In fact, Krati can be completely memory resident depending on which
type of Segment is used.

If MemorySegment is used, it is completely memory-resident but cannot
scale beyond physical memory. It is good for read and write.

If MappedSegment is used, it is OS page cache resident and good for
read when data size is less than 2Xphysical memory. Beyond that, write
performance is not good.

If ChannelSegment is used, it is OS page cache resident and slow for
both read and write.

If WriteBufferSegment is used, writes memory-resident and reads are
from OS page cache. This type of segment combined with
IndexedDataStore provides the best performance for large data sets
beyond the size of physical memory. It is good for bootstrapping a
data store, which can be copied to any machine for serving.

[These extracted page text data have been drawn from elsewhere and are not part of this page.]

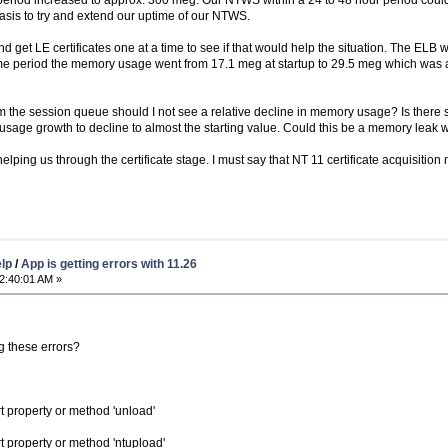
asis to try and extend our uptime of our NTWS.
get LE certificates one at a time to see if that would help the situation. The ELB 
time period the memory usage went from 17.1 meg at startup to 29.5 meg which was a
m the session queue should I not see a relative decline in memory usage? Is there
sage growth to decline to almost the starting value. Could this be a memory leak 
lping us through the certificate stage. I must say that NT 11 certificate acquisition ma
elp
/
App is getting errors with 11.26
2:40:01 AM »
g these errors?
 property or method 'unload'
 property or method 'ntupload'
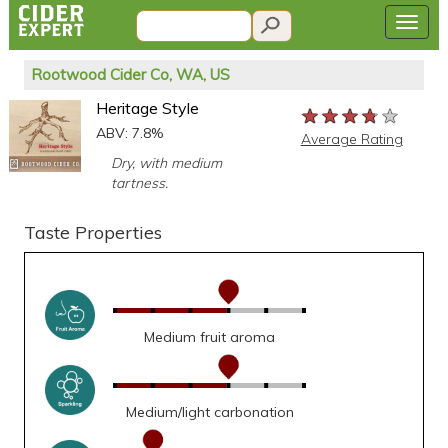
Rootwood Cider Co, WA, US
Heritage Style
★★★★★
★★★★★
★★★★★
ABV: 7.8%
Average Rating
Dry, with medium
tartness.
Taste Properties
Medium fruit aroma
Medium/light carbonation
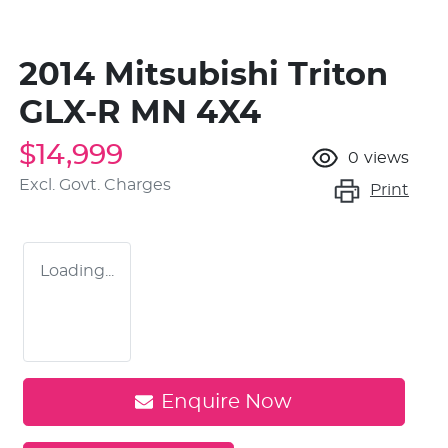
2014 Mitsubishi Triton
GLX-R MN 4X4
$14,999
0
views
Excl. Govt. Charges
Print
Loading...
Enquire Now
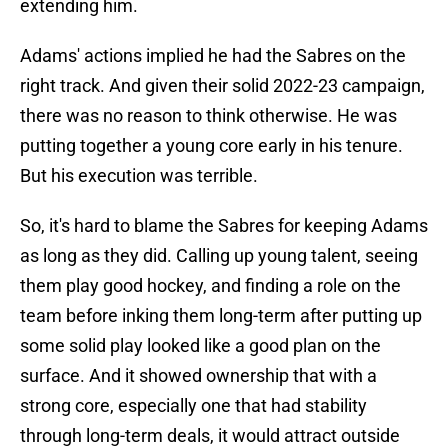
extending him.
Adams' actions implied he had the Sabres on the
right track. And given their solid 2022-23 campaign,
there was no reason to think otherwise. He was
putting together a young core early in his tenure.
But his execution was terrible.
So, it's hard to blame the Sabres for keeping Adams
as long as they did. Calling up young talent, seeing
them play good hockey, and finding a role on the
team before inking them long-term after putting up
some solid play looked like a good plan on the
surface. And it showed ownership that with a
strong core, especially one that had stability
through long-term deals, it would attract outside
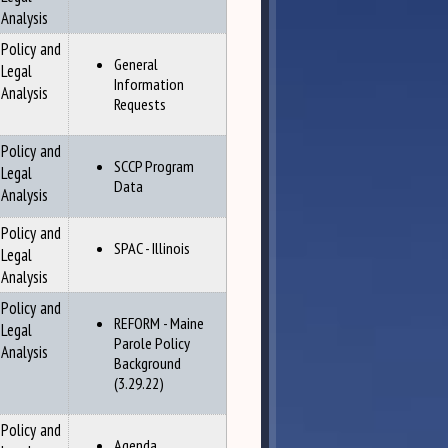
Analysis
Policy and
General
Legal
Information
Analysis
Requests
Policy and
SCCP Program
Legal
Data
Analysis
Policy and
SPAC - Illinois
Legal
Analysis
Policy and
REFORM - Maine
Legal
Parole Policy
Analysis
Background
(3.29.22)
Policy and
Agenda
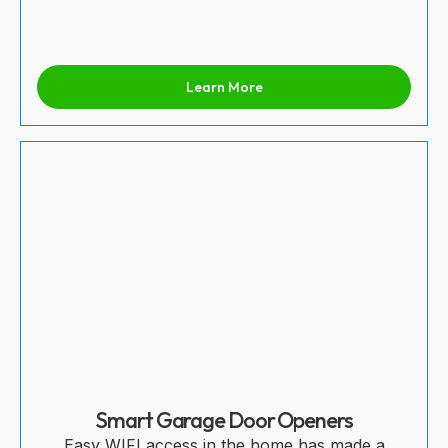
Learn More
Smart Garage Door Openers
Easy WIFI access in the home has made a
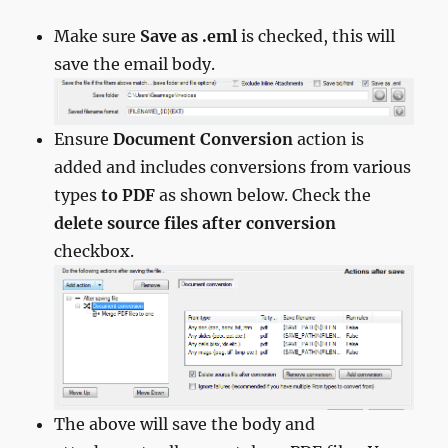
Make sure
Save as .eml
is checked, this will
save the email body.
Ensure
Document Conversion
action is
added and includes conversions from various
types
to PDF
as shown below. Check the
delete source files after conversion
checkbox.
The above will save the body and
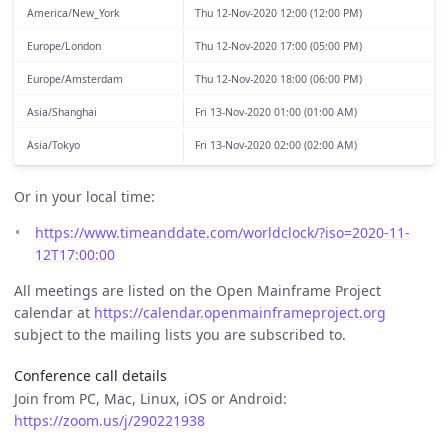
America/New_York
Thu 12-Nov-2020 12:00 (12:00 PM)
Europe/London
Thu 12-Nov-2020 17:00 (05:00 PM)
Europe/Amsterdam
Thu 12-Nov-2020 18:00 (06:00 PM)
Asia/Shanghai
Fri 13-Nov-2020 01:00 (01:00 AM)
Asia/Tokyo
Fri 13-Nov-2020 02:00 (02:00 AM)
Or in your local time:
https://www.timeanddate.com/worldclock/?iso=2020-11-
12T17:00:00
All meetings are listed on the Open Mainframe Project
calendar at
https://calendar.openmainframeproject.org
subject to the mailing lists you are subscribed to.
Conference call details
Join from PC, Mac, Linux, iOS or Android:
https://zoom.us/j/290221938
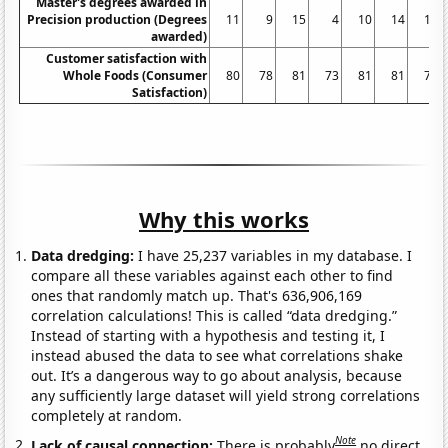
Master's degrees awarded in
Precision production (Degrees
11
9
15
4
10
14
11
awarded)
Customer satisfaction with
Whole Foods (Consumer
80
78
81
73
81
81
79
Satisfaction)
Why this works
Data dredging:
I have 25,237 variables in my database. I
compare all these variables against each other to find
ones that randomly match up. That's 636,906,169
correlation calculations! This is called “data dredging.”
Instead of starting with a hypothesis and testing it, I
instead abused the data to see what correlations shake
out. It’s a dangerous way to go about analysis, because
any sufficiently large dataset will yield strong correlations
completely at random.
Note
Lack of causal connection:
There is probably
no direct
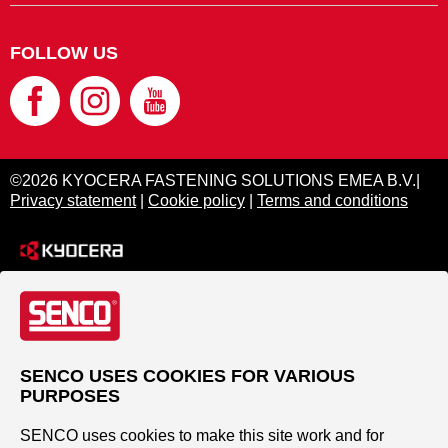
FOLLOW US
©2026 KYOCERA FASTENING SOLUTIONS EMEA B.V.|
Privacy statement
|
Cookie policy
|
Terms and conditions
SENCO USES COOKIES FOR VARIOUS
PURPOSES
SENCO uses cookies to make this site work and for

Please note that the batch-based persistency is always enabled for
writes no matter which Segments are used.

At the current stage, Krati data store does not support automatic
segment switching at runtime. This means if you choose to use
MemorySegment when JVM starts, you have to stick with it until JVM
stops.

Thanks.

-jingwei

On Oct 17, 8:20 pm, Otis <otis.gospodne...@gmail.com> wrote:
> Hi John,
>
> Oh, I didn't think Krati was completely in-memory.  My understanding
> was that it's just smart about having some data in memory (+
> persisting it to disk), while storing other data on disk.